_What needs to be done_: Below this task are records; return each one exactly and omit its images.

*** Opening of Records for processing ***

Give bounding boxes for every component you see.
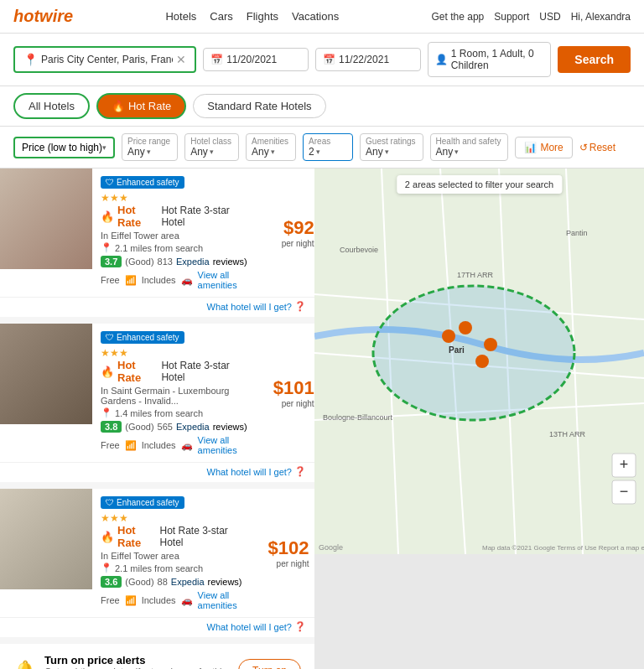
calendar-icon: 📅	[210, 54, 223, 65]
per-night-label: per night	[282, 399, 314, 408]
star-rating: ★★★	[101, 347, 247, 359]
header: hotwire Hotels Cars Flights Vacations Ge…	[0, 0, 644, 34]
svg-text:Pantin: Pantin	[566, 229, 588, 237]
review-count: 88	[158, 577, 168, 587]
what-hotel-link[interactable]: What hotel will I get? ❓	[0, 297, 314, 317]
wifi-icon: 📶	[125, 595, 137, 606]
star-rating: ★★★	[101, 192, 247, 204]
guest-ratings-label: Guest ratings	[366, 137, 415, 146]
hotel-details: 🛡 Enhanced safety ★★★ 🔥 Hot Rate Hot Rat…	[92, 324, 256, 462]
svg-text:−: −	[620, 483, 629, 500]
turn-on-alerts-button[interactable]: Turn on	[238, 659, 301, 670]
standard-rate-label: Standard Rate Hotels	[207, 100, 311, 112]
map-notice: 2 areas selected to filter your search	[397, 175, 562, 194]
hotel-area: In Eiffel Tower area	[101, 231, 247, 241]
location-field[interactable]: 📍 ✕	[13, 46, 196, 73]
price-section: $102 per night	[251, 489, 314, 617]
review-count: 813	[158, 257, 173, 267]
reset-filters-button[interactable]: ↺ Reset	[579, 142, 615, 153]
bell-icon: 🔔	[13, 660, 36, 670]
rating-badge: 3.8	[101, 421, 122, 433]
svg-point-9	[442, 329, 455, 343]
what-hotel-link[interactable]: What hotel will I get? ❓	[0, 617, 314, 637]
price-range-filter[interactable]: Price range Any ▾	[122, 133, 178, 161]
rating-label: (Good)	[125, 257, 153, 267]
currency-selector[interactable]: USD	[539, 11, 560, 23]
what-hotel-link[interactable]: What hotel will I get? ❓	[0, 462, 314, 482]
wifi-icon: 📶	[125, 440, 137, 451]
location-input[interactable]	[41, 54, 173, 65]
nav-flights[interactable]: Flights	[247, 10, 278, 23]
hotel-class-label: Hotel class	[190, 137, 231, 146]
tab-all-hotels[interactable]: All Hotels	[13, 93, 90, 119]
tab-hot-rate[interactable]: 🔥 Hot Rate	[96, 93, 186, 119]
health-safety-label: Health and safety	[436, 137, 501, 146]
areas-filter[interactable]: Areas 2 ▾	[303, 133, 353, 161]
guests-field[interactable]: 👤 1 Room, 1 Adult, 0 Children	[428, 42, 551, 77]
view-amenities-link[interactable]: View all amenities	[198, 590, 242, 610]
hotel-price: $102	[268, 537, 309, 559]
search-button[interactable]: Search	[558, 46, 631, 73]
more-filters-button[interactable]: 📊 More	[515, 137, 572, 158]
hotel-name: 🔥 Hot Rate Hot Rate 3-star Hotel	[101, 359, 247, 384]
tab-standard-rate[interactable]: Standard Rate Hotels	[193, 94, 325, 118]
svg-text:Boulogne-Billancourt: Boulogne-Billancourt	[323, 413, 393, 422]
price-section: $101 per night	[256, 324, 314, 462]
question-circle-icon: ❓	[294, 466, 306, 477]
hotel-image	[0, 489, 92, 589]
hotel-price: $92	[283, 217, 314, 239]
sort-dropdown[interactable]: Price (low to high) ▾	[13, 137, 115, 158]
parking-icon: 🚗	[181, 440, 193, 451]
amenities-value: Any ▾	[252, 146, 288, 158]
pin-icon: 📍	[101, 563, 112, 573]
enhanced-safety-badge: 🛡 Enhanced safety	[101, 331, 184, 344]
guest-ratings-value: Any ▾	[366, 146, 415, 158]
enhanced-safety-badge: 🛡 Enhanced safety	[101, 176, 184, 189]
clear-location-icon[interactable]: ✕	[176, 53, 186, 66]
pin-icon: 📍	[101, 242, 112, 253]
nav-cars[interactable]: Cars	[210, 10, 232, 23]
header-right: Get the app Support USD Hi, Alexandra	[432, 11, 631, 23]
rating-badge: 3.7	[101, 256, 122, 267]
hot-rate-flame-icon: 🔥	[101, 531, 114, 543]
amenities-filter[interactable]: Amenities Any ▾	[246, 133, 296, 161]
amenities-row: Free 📶 Includes 🚗 View all amenities	[101, 270, 247, 290]
nav-vacations[interactable]: Vacations	[292, 10, 339, 23]
filters-bar: Price (low to high) ▾ Price range Any ▾ …	[0, 127, 644, 169]
price-section: $92 per night	[256, 169, 314, 297]
user-menu[interactable]: Hi, Alexandra	[571, 11, 631, 23]
logo[interactable]: hotwire	[13, 7, 73, 26]
get-app-link[interactable]: Get the app	[432, 11, 485, 23]
results-list: 🛡 Enhanced safety ★★★ 🔥 Hot Rate Hot Rat…	[0, 169, 314, 669]
view-amenities-link[interactable]: View all amenities	[198, 435, 247, 455]
health-safety-filter[interactable]: Health and safety Any ▾	[430, 133, 509, 161]
rating-label: (Good)	[125, 577, 153, 587]
review-count: 565	[158, 422, 173, 432]
hot-rate-flame-icon: 🔥	[101, 366, 114, 378]
checkin-field[interactable]: 📅 11/20/2021	[203, 48, 309, 71]
guests-text: 1 Room, 1 Adult, 0 Children	[451, 48, 543, 71]
hotel-class-filter[interactable]: Hotel class Any ▾	[184, 133, 239, 161]
includes-label: Includes	[142, 275, 176, 285]
alert-title: Turn on price alerts	[44, 654, 238, 666]
includes-label: Includes	[142, 440, 176, 450]
view-amenities-link[interactable]: View all amenities	[198, 270, 247, 290]
free-label: Free	[101, 275, 120, 285]
guest-ratings-filter[interactable]: Guest ratings Any ▾	[360, 133, 423, 161]
support-link[interactable]: Support	[494, 11, 529, 23]
svg-text:Courbevoie: Courbevoie	[340, 246, 378, 254]
rating-row: 3.7 (Good) 813 Expedia reviews)	[101, 256, 247, 267]
checkout-field[interactable]: 📅 11/22/2021	[315, 48, 421, 71]
includes-label: Includes	[142, 595, 176, 605]
amenities-row: Free 📶 Includes 🚗 View all amenities	[101, 435, 247, 455]
hotel-card: 🛡 Enhanced safety ★★★ 🔥 Hot Rate Hot Rat…	[0, 324, 314, 482]
rating-badge: 3.6	[101, 576, 122, 588]
hotel-distance: 📍 2.1 miles from search	[101, 242, 247, 253]
hotel-card: 🛡 Enhanced safety ★★★ 🔥 Hot Rate Hot Rat…	[0, 489, 314, 637]
location-pin-icon: 📍	[23, 53, 38, 66]
hotel-price: $101	[273, 377, 314, 399]
reset-icon: ↺	[579, 142, 588, 153]
map-pane[interactable]: 2 areas selected to filter your search	[314, 169, 644, 669]
nav-hotels[interactable]: Hotels	[165, 10, 196, 23]
health-safety-value: Any ▾	[436, 146, 501, 158]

*** Close of Records for processing ***

_Result below_:
Give bounding boxes for every component you see.
calendar-icon: 📅	[210, 54, 223, 65]
per-night-label: per night	[282, 399, 314, 408]
star-rating: ★★★	[101, 347, 247, 359]
header: hotwire Hotels Cars Flights Vacations Ge…	[0, 0, 644, 34]
svg-text:Pantin: Pantin	[566, 229, 588, 237]
review-count: 88	[158, 577, 168, 587]
what-hotel-link[interactable]: What hotel will I get? ❓	[0, 297, 314, 317]
wifi-icon: 📶	[125, 595, 137, 606]
star-rating: ★★★	[101, 192, 247, 204]
guest-ratings-label: Guest ratings	[366, 137, 415, 146]
hotel-details: 🛡 Enhanced safety ★★★ 🔥 Hot Rate Hot Rat…	[92, 324, 256, 462]
svg-text:−: −	[620, 483, 629, 500]
turn-on-alerts-button[interactable]: Turn on	[238, 659, 301, 670]
standard-rate-label: Standard Rate Hotels	[207, 100, 311, 112]
map-notice: 2 areas selected to filter your search	[397, 175, 562, 194]
hotel-area: In Eiffel Tower area	[101, 231, 247, 241]
location-field[interactable]: 📍 ✕	[13, 46, 196, 73]
price-section: $102 per night	[251, 489, 314, 617]
review-count: 813	[158, 257, 173, 267]
reset-filters-button[interactable]: ↺ Reset	[579, 142, 615, 153]
bell-icon: 🔔	[13, 660, 36, 670]
rating-badge: 3.8	[101, 421, 122, 433]
svg-point-9	[442, 329, 455, 343]
what-hotel-link[interactable]: What hotel will I get? ❓	[0, 617, 314, 637]
price-range-filter[interactable]: Price range Any ▾	[122, 133, 178, 161]
rating-label: (Good)	[125, 257, 153, 267]
currency-selector[interactable]: USD	[539, 11, 560, 23]
what-hotel-link[interactable]: What hotel will I get? ❓	[0, 462, 314, 482]
wifi-icon: 📶	[125, 440, 137, 451]
location-input[interactable]	[41, 54, 173, 65]
nav-flights[interactable]: Flights	[247, 10, 278, 23]
hotel-class-label: Hotel class	[190, 137, 231, 146]
tab-all-hotels[interactable]: All Hotels	[13, 93, 90, 119]
tab-hot-rate[interactable]: 🔥 Hot Rate	[96, 93, 186, 119]
health-safety-label: Health and safety	[436, 137, 501, 146]
areas-filter[interactable]: Areas 2 ▾	[303, 133, 353, 161]
guests-field[interactable]: 👤 1 Room, 1 Adult, 0 Children	[428, 42, 551, 77]
view-amenities-link[interactable]: View all amenities	[198, 590, 242, 610]
hotel-price: $102	[268, 537, 309, 559]
search-button[interactable]: Search	[558, 46, 631, 73]
more-filters-button[interactable]: 📊 More	[515, 137, 572, 158]
hotel-name: 🔥 Hot Rate Hot Rate 3-star Hotel	[101, 359, 247, 384]
tab-standard-rate[interactable]: Standard Rate Hotels	[193, 94, 325, 118]
svg-text:Boulogne-Billancourt: Boulogne-Billancourt	[323, 413, 393, 422]
price-section: $101 per night	[256, 324, 314, 462]
question-circle-icon: ❓	[294, 466, 306, 477]
hotel-image	[0, 489, 92, 589]
hotel-price: $92	[283, 217, 314, 239]
sort-dropdown[interactable]: Price (low to high) ▾	[13, 137, 115, 158]
parking-icon: 🚗	[181, 440, 193, 451]
amenities-value: Any ▾	[252, 146, 288, 158]
pin-icon: 📍	[101, 563, 112, 573]
enhanced-safety-badge: 🛡 Enhanced safety	[101, 331, 184, 344]
guest-ratings-value: Any ▾	[366, 146, 415, 158]
enhanced-safety-badge: 🛡 Enhanced safety	[101, 176, 184, 189]
clear-location-icon[interactable]: ✕	[176, 53, 186, 66]
pin-icon: 📍	[101, 242, 112, 253]
nav-cars[interactable]: Cars	[210, 10, 232, 23]
header-right: Get the app Support USD Hi, Alexandra	[432, 11, 631, 23]
rating-badge: 3.7	[101, 256, 122, 267]
hot-rate-flame-icon: 🔥	[101, 531, 114, 543]
amenities-filter[interactable]: Amenities Any ▾	[246, 133, 296, 161]
amenities-row: Free 📶 Includes 🚗 View all amenities	[101, 270, 247, 290]
nav-vacations[interactable]: Vacations	[292, 10, 339, 23]
filters-bar: Price (low to high) ▾ Price range Any ▾ …	[0, 127, 644, 169]
price-section: $92 per night	[256, 169, 314, 297]
user-menu[interactable]: Hi, Alexandra	[571, 11, 631, 23]
logo[interactable]: hotwire	[13, 7, 73, 26]
get-app-link[interactable]: Get the app	[432, 11, 485, 23]
results-list: 🛡 Enhanced safety ★★★ 🔥 Hot Rate Hot Rat…	[0, 169, 314, 669]
view-amenities-link[interactable]: View all amenities	[198, 435, 247, 455]
health-safety-filter[interactable]: Health and safety Any ▾	[430, 133, 509, 161]
rating-label: (Good)	[125, 577, 153, 587]
review-count: 565	[158, 422, 173, 432]
hot-rate-flame-icon: 🔥	[101, 366, 114, 378]
checkin-field[interactable]: 📅 11/20/2021	[203, 48, 309, 71]
guests-text: 1 Room, 1 Adult, 0 Children	[451, 48, 543, 71]
hotel-class-filter[interactable]: Hotel class Any ▾	[184, 133, 239, 161]
includes-label: Includes	[142, 275, 176, 285]
alert-title: Turn on price alerts	[44, 654, 238, 666]
includes-label: Includes	[142, 440, 176, 450]
view-amenities-link[interactable]: View all amenities	[198, 270, 247, 290]
free-label: Free	[101, 275, 120, 285]
guest-ratings-filter[interactable]: Guest ratings Any ▾	[360, 133, 423, 161]
support-link[interactable]: Support	[494, 11, 529, 23]
svg-text:Courbevoie: Courbevoie	[340, 246, 378, 254]
rating-row: 3.7 (Good) 813 Expedia reviews)	[101, 256, 247, 267]
checkout-field[interactable]: 📅 11/22/2021	[315, 48, 421, 71]
includes-label: Includes	[142, 595, 176, 605]
amenities-row: Free 📶 Includes 🚗 View all amenities	[101, 435, 247, 455]
hotel-card: 🛡 Enhanced safety ★★★ 🔥 Hot Rate Hot Rat…	[0, 324, 314, 482]
rating-badge: 3.6	[101, 576, 122, 588]
hotel-distance: 📍 2.1 miles from search	[101, 242, 247, 253]
hotel-card: 🛡 Enhanced safety ★★★ 🔥 Hot Rate Hot Rat…	[0, 489, 314, 637]
location-pin-icon: 📍	[23, 53, 38, 66]
hotel-price: $101	[273, 377, 314, 399]
reset-icon: ↺	[579, 142, 588, 153]
map-pane[interactable]: 2 areas selected to filter your search	[314, 169, 644, 669]
nav-hotels[interactable]: Hotels	[165, 10, 196, 23]
health-safety-value: Any ▾	[436, 146, 501, 158]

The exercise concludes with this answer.